▸ **Exercise requirements**:
Select every line containing the word "their" from the material, and copy those lines.

Supplied data section start

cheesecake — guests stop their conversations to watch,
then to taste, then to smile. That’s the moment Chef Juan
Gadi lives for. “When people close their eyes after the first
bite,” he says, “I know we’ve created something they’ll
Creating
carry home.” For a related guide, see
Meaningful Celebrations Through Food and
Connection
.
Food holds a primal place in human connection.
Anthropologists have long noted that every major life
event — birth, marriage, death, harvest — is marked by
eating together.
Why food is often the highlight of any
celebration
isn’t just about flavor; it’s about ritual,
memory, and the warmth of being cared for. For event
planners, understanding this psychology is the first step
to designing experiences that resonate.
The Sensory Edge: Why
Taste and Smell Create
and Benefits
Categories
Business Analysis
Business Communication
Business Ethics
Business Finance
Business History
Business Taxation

Supplied data section end
Supplied data section start

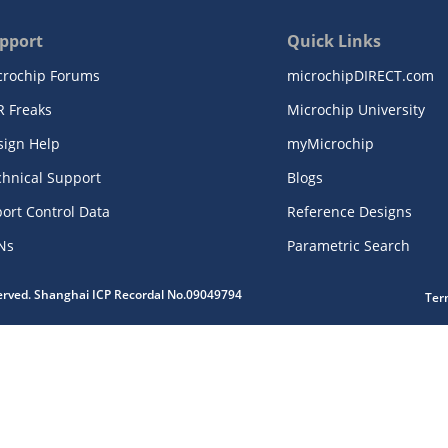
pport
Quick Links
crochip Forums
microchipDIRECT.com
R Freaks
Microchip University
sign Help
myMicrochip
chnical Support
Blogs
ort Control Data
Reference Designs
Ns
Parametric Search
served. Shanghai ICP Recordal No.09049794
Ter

Supplied data section end

▸ **Task output**:
cheesecake — guests stop their conversations to watch,
Gadi lives for. “When people close their eyes after the first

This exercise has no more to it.